Saturday, August 2, 2008

Talking Sh-t

My father was an engineer. He was an adherent of rigid methodologies and a quoter of pithy maxims. Consider, for example, one of his premier policies on childrearing: Don't say shit in front of the K-I-D-S.

In fact, he did say shit, and a whole lot of other curse words, in front of me and my s-i-b-l-i-n-g-s. My younger brother and I whiled away several (of the many) bored hours of our suburban teen years by compiling The List of Dad's Top Ten Phrases Using Shit or Ass. Given our father's outstanding vocabulary, we deemed any phrases using synonyms of shit or ass to also be fair game for inclusion.

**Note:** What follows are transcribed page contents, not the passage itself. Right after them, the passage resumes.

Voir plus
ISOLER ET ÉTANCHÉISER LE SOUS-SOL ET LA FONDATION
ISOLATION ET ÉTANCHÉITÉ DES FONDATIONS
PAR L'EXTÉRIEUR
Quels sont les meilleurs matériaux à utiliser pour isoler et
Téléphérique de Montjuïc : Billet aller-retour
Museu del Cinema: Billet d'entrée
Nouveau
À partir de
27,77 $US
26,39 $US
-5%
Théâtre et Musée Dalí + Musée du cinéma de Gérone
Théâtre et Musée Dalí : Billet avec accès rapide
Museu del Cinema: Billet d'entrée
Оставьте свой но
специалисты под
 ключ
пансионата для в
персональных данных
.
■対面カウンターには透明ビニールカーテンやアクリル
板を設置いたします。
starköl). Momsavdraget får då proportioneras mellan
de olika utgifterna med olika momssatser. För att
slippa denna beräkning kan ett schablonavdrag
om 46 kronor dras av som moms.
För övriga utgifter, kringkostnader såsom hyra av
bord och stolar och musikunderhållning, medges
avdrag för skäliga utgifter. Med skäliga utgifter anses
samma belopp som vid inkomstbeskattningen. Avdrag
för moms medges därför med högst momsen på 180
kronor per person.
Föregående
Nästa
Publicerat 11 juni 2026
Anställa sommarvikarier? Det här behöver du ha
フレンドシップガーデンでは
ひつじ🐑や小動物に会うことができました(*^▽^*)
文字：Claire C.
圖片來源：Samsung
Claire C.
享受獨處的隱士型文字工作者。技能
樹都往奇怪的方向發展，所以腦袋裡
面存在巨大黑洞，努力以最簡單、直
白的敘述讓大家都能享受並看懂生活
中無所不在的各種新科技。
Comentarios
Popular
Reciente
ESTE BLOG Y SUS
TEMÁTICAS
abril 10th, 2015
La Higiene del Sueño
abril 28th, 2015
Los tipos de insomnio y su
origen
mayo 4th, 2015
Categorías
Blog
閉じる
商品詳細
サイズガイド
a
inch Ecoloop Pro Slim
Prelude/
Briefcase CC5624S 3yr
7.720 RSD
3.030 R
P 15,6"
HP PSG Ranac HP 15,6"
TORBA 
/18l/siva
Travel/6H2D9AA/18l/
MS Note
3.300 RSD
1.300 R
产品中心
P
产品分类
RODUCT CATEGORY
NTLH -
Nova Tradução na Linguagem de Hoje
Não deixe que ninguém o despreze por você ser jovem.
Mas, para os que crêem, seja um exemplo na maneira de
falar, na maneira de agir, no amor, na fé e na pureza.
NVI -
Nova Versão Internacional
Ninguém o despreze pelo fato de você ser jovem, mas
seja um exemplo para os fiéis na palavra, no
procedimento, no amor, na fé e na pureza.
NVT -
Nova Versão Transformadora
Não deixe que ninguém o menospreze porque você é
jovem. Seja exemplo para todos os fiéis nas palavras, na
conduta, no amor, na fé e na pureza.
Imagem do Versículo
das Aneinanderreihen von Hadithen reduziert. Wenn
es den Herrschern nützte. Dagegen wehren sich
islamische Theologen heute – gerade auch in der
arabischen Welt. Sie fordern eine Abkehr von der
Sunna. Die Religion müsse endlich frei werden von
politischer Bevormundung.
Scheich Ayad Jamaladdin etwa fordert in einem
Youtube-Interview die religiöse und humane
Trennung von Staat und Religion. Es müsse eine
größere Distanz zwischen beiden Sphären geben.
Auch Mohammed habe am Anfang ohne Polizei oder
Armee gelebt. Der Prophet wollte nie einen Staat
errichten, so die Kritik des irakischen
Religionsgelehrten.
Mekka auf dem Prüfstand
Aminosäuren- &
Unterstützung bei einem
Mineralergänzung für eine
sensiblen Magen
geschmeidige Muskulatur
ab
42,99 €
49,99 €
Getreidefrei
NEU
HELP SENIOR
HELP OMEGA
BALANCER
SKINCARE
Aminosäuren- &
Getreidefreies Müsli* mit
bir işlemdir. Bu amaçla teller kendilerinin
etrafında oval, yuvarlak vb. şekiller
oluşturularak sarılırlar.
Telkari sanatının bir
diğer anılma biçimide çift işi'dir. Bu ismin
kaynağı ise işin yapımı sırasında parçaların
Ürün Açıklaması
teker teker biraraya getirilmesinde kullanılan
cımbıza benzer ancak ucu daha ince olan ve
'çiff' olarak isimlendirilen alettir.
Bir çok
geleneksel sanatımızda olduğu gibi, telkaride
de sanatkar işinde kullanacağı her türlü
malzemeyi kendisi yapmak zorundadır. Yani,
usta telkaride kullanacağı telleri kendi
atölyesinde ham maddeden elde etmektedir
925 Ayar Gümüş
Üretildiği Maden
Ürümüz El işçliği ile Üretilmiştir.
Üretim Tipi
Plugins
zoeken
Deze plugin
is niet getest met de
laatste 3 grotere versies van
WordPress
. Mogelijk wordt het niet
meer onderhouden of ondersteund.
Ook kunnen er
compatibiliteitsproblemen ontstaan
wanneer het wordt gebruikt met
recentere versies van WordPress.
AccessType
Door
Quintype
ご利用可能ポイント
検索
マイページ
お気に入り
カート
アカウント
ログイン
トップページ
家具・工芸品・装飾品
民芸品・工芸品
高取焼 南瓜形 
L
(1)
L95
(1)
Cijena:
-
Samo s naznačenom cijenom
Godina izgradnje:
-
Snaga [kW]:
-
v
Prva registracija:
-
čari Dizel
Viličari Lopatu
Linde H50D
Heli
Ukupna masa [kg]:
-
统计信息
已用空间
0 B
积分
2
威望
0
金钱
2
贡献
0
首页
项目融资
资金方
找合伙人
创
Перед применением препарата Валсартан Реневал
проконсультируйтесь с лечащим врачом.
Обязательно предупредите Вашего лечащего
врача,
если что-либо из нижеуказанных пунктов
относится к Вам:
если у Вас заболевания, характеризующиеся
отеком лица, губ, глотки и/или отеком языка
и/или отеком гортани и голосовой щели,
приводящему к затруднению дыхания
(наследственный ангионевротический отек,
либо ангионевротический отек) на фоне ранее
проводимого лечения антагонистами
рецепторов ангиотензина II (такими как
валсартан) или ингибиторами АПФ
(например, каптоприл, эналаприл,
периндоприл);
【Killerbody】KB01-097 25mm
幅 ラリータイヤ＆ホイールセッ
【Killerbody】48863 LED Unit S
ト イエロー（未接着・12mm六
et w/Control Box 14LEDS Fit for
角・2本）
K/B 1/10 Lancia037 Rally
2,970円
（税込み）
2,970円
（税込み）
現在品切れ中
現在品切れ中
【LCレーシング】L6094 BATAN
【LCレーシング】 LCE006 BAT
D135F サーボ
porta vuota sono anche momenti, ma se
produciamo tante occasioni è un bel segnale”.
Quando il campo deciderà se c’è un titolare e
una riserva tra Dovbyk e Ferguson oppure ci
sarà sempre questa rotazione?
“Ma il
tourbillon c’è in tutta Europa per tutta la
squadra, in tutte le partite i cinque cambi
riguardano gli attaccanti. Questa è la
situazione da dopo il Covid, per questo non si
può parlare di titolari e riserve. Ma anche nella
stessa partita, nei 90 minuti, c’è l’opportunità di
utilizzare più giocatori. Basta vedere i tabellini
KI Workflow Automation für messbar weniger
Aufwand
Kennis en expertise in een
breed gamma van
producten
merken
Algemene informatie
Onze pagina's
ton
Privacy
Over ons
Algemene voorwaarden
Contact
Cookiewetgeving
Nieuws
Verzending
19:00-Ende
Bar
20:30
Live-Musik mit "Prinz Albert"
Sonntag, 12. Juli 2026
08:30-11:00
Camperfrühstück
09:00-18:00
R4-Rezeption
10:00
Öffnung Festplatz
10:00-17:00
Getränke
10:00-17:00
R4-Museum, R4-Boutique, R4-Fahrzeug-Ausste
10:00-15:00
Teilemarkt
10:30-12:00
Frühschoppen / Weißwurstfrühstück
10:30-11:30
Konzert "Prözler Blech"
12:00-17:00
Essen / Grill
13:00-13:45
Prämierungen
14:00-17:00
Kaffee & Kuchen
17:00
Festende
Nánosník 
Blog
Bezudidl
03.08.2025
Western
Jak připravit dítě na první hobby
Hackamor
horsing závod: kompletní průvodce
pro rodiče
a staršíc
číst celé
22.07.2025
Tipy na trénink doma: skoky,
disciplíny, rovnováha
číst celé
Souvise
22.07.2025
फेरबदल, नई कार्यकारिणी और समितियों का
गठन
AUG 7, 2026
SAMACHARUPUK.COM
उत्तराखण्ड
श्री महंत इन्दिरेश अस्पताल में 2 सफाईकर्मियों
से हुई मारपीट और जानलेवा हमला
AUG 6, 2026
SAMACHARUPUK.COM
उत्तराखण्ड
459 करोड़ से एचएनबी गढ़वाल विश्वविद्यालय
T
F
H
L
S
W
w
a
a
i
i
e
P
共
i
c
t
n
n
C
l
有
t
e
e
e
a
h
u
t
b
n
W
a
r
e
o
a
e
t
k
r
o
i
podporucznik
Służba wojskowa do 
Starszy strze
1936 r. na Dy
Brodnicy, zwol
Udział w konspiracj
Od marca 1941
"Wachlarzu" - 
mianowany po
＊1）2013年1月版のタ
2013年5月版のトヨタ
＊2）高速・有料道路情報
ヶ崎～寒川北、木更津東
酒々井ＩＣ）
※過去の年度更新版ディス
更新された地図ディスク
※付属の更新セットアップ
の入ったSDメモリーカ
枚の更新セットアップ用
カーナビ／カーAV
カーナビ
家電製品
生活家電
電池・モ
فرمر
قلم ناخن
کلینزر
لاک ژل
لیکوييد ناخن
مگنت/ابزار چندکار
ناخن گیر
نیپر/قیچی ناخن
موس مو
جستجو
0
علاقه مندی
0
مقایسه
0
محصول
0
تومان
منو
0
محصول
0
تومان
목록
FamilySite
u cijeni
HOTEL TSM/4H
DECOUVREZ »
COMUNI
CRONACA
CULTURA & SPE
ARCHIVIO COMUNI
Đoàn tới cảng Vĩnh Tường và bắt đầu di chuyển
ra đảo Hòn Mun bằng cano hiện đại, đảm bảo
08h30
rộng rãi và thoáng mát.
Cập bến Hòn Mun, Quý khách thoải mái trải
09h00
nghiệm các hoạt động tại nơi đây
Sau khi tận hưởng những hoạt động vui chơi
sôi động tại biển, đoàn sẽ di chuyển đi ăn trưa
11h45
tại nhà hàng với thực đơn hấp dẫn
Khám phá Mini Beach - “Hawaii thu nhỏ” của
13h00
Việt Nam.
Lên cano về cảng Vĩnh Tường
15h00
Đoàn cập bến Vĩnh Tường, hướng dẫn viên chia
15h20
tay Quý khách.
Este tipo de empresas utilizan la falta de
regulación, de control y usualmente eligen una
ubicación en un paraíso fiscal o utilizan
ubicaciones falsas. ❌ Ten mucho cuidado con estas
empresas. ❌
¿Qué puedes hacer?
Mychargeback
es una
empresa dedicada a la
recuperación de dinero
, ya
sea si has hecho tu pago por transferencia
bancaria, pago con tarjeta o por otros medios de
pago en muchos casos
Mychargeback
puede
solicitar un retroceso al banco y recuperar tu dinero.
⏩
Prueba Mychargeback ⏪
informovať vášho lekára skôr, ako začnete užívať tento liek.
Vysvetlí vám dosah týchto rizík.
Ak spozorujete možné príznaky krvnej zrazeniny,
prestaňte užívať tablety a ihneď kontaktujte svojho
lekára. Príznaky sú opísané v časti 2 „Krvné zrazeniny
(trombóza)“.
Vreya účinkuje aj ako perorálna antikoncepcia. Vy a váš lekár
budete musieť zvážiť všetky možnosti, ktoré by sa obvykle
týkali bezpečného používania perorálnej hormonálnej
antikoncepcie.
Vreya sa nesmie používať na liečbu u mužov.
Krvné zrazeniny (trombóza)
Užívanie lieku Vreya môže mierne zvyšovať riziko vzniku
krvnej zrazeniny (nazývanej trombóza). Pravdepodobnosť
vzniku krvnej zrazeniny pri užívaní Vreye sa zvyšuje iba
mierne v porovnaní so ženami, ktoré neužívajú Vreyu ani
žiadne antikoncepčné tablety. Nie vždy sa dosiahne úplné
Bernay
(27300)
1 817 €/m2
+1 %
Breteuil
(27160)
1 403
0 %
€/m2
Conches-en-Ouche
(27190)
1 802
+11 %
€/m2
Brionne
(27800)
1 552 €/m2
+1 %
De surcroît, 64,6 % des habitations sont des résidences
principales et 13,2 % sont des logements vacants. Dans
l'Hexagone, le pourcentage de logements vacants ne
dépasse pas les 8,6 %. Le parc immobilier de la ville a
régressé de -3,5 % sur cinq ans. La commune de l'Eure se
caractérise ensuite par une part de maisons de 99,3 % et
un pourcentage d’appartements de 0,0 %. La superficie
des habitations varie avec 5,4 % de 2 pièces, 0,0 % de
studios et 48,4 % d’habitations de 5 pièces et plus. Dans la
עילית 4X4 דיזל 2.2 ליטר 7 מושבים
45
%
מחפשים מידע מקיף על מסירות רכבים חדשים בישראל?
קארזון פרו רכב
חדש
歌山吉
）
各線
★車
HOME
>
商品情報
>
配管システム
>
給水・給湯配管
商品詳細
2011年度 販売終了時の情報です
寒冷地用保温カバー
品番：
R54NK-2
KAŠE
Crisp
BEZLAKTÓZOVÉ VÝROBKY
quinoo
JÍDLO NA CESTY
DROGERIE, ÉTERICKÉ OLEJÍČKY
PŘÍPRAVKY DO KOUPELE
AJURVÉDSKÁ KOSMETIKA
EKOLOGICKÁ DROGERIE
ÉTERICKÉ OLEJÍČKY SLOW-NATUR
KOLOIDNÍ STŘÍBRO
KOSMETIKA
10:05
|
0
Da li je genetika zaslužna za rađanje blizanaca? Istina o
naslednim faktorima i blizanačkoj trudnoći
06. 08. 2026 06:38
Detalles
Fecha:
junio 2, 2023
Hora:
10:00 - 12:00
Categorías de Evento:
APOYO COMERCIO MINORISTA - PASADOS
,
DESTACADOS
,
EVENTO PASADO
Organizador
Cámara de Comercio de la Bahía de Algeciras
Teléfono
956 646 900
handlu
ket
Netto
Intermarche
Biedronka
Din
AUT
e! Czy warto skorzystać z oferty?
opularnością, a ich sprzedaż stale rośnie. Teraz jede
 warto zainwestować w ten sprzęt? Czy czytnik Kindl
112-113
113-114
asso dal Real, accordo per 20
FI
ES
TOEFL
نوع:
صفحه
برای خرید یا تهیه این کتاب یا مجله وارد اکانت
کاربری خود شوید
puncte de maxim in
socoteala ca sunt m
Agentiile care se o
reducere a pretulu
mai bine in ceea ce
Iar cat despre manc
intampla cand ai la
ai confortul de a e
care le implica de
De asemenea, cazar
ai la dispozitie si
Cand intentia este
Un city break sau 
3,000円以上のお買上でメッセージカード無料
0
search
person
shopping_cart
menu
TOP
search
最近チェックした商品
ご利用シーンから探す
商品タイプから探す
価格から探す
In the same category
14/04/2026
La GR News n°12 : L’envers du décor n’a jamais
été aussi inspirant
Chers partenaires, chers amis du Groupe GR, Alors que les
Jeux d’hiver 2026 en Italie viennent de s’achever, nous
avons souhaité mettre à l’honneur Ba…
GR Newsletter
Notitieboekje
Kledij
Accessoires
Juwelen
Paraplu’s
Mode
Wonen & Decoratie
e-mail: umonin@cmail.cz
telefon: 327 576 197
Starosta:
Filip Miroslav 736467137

We were, of course, being raised in New York, were cursing is kind of like drinking 6-8 glasses of water a day. Not everyone does it, but still it seems like it's physically necessary. New Yorkers use the word fuck as every conceivable (no pun intend) part of speech.

Fuck you, you fucking fuck, a New Yorker might say, in the midst of choking an adversary to death with the bare hands.

Or, alternately, the same phrase can be delivered with a warm handshake and loving pat on the back, to mean something like Congratulations on the promotion, to think you made partner at your age!

My mother, though she cursed as often as my father, drew the line on using the f-word in front of us k-i-d-s. Or, to be more accurate, she drew the line on finishing the f-word in front of us, typically catching herself partway into uttering the obscenity.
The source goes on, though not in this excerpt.